French politician (born 1976)

Patrice Anato (born 14 March 1976) is a French politician of La République En Marche! (LREM) who served as a member of the French National Assembly from 2017 to 2022, representing the 3rd constituency of the department of Seine-Saint-Denis.

==Political career==
In parliament, Anato serves as member of the Committee on Economic Affairs and Education and the Committee on European Affairs. In addition to his committee assignments, he is part of the parliamentary friendship groups with Cuba, Ivory Coast, Mali and Nigeria. Since 2019, he has also been a member of the French delegation to the Franco-German Parliamentary Assembly.
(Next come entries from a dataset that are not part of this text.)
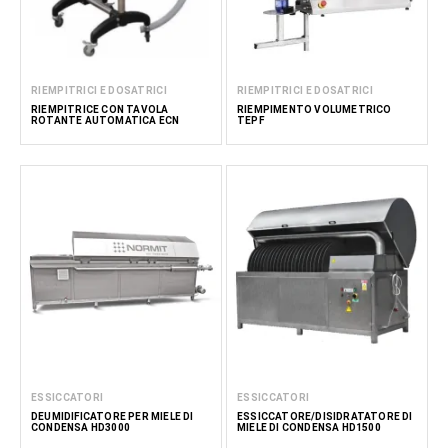
RIEMPITRICI E DOSATRICI
RIEMPITRICI E DOSATRICI
RIEMPITRICE CON TAVOLA
RIEMPIMENTO VOLUMETRICO
ROTANTE AUTOMATICA ECN
TEPF
ESSICCATORI
ESSICCATORI
DEUMIDIFICATORE PER MIELE DI
ESSICCATORE/DISIDRATATORE DI
CONDENSA HD3000
MIELE DI CONDENSA HD1500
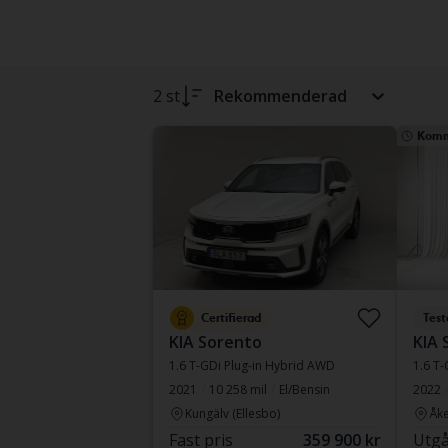
2 st
Rekommenderad
Komm
Certifierad
Test
KIA Sorento
KIA 
1.6 T-GDi Plug-in Hybrid AWD
1.6 T
2021
10 258 mil
El/Bensin
2022
Kungälv (Ellesbo)
Åke
Fast pris
359 900 kr
Utgå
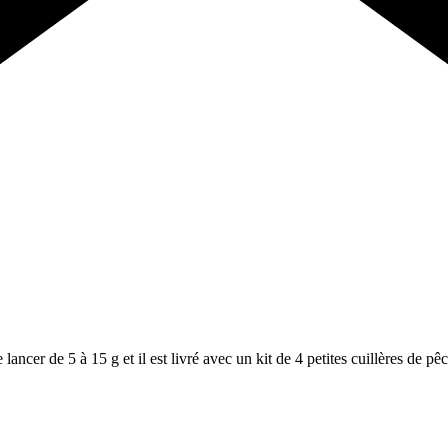
cer de 5 à 15 g et il est livré avec un kit de 4 petites cuillères de pêc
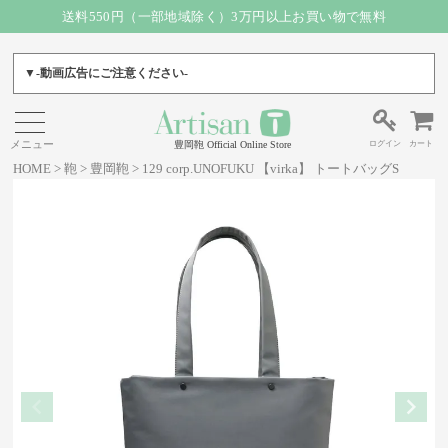
送料550円（一部地域除く）3万円以上お買い物で無料
▼-動画広告にご注意ください-
ログイン
カート
豊岡鞄 Official Online Store
HOME
鞄
豊岡鞄
129 corp.UNOFUKU 【virka】 トートバッグS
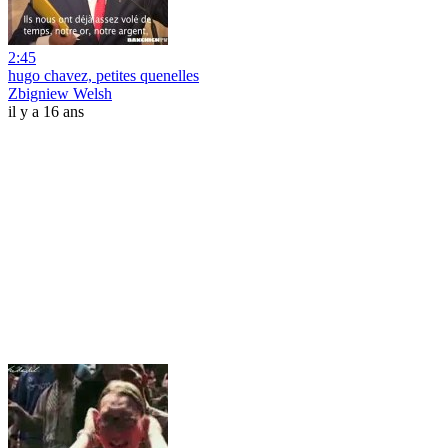
2:45
hugo chavez, petites quenelles
Zbigniew Welsh
il y a 16 ans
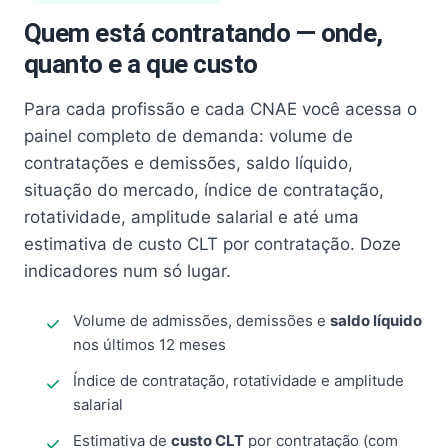
Quem está contratando — onde,
quanto e a que custo
Para cada profissão e cada CNAE você acessa o
painel completo de demanda: volume de
contratações e demissões, saldo líquido,
situação do mercado, índice de contratação,
rotatividade, amplitude salarial e até uma
estimativa de custo CLT por contratação. Doze
indicadores num só lugar.
Volume de admissões, demissões e
saldo líquido
nos últimos 12 meses
Índice de contratação, rotatividade e amplitude
salarial
Estimativa de
custo CLT
por contratação (com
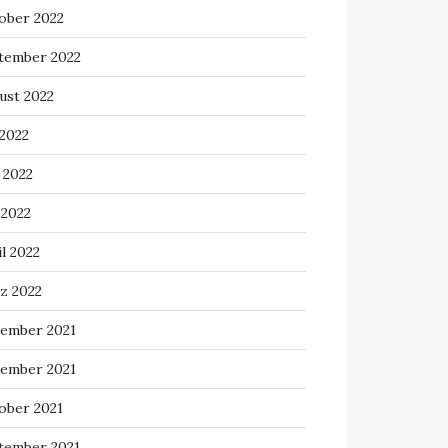
ober 2022
tember 2022
ust 2022
 2022
 2022
 2022
l 2022
z 2022
ember 2021
ember 2021
ober 2021
tember 2021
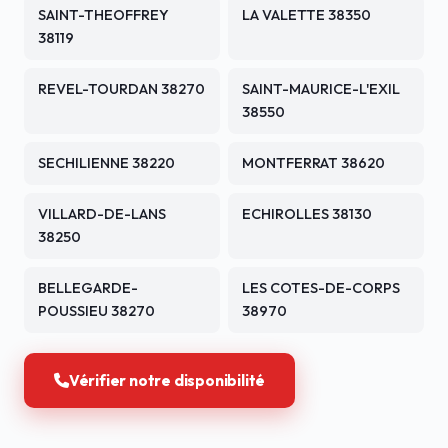
SAINT-THEOFFREY
LA VALETTE 38350
38119
REVEL-TOURDAN 38270
SAINT-MAURICE-L'EXIL
38550
SECHILIENNE 38220
MONTFERRAT 38620
VILLARD-DE-LANS
ECHIROLLES 38130
38250
BELLEGARDE-
LES COTES-DE-CORPS
POUSSIEU 38270
38970
Vérifier notre disponibilité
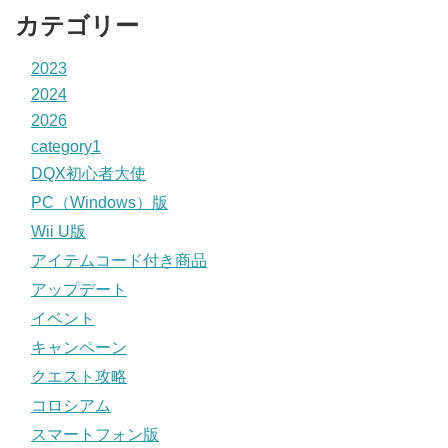
カテゴリー
2023
2024
2026
category1
DQX初心者大使
PC（Windows）版
Wii U版
アイテムコード付き商品
アップデート
イベント
キャンペーン
クエスト攻略
コロシアム
スマートフォン版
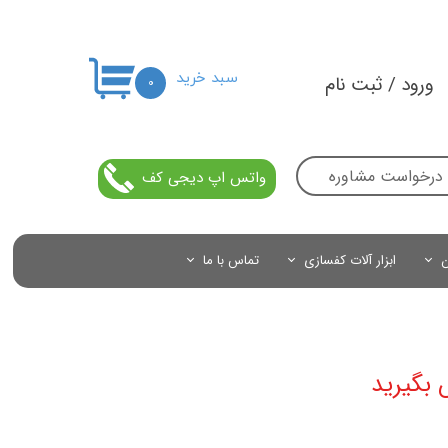
سبد خرید
ورود
/
ثبت نام
۰
حساب کاربری من
تغییر گذر واژه
درخواست مشاوره
واتس اپ دیجی کف
سفارشات
خروج از حساب کاربری
ن
ابزار آلات کفسازی
تماس با ما
 بگیرید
In the 2022 French legislative election, he lost his seat to Thomas Portes from La France Insoumise.

==Political positions==
In July 2019, Anato voted in favor of the French ratification of the European Union’s Comprehensive Economic and Trade Agreement (CETA) with Canada.

In addition to LREM, Anato also joined the Centrist Alliance in 2018.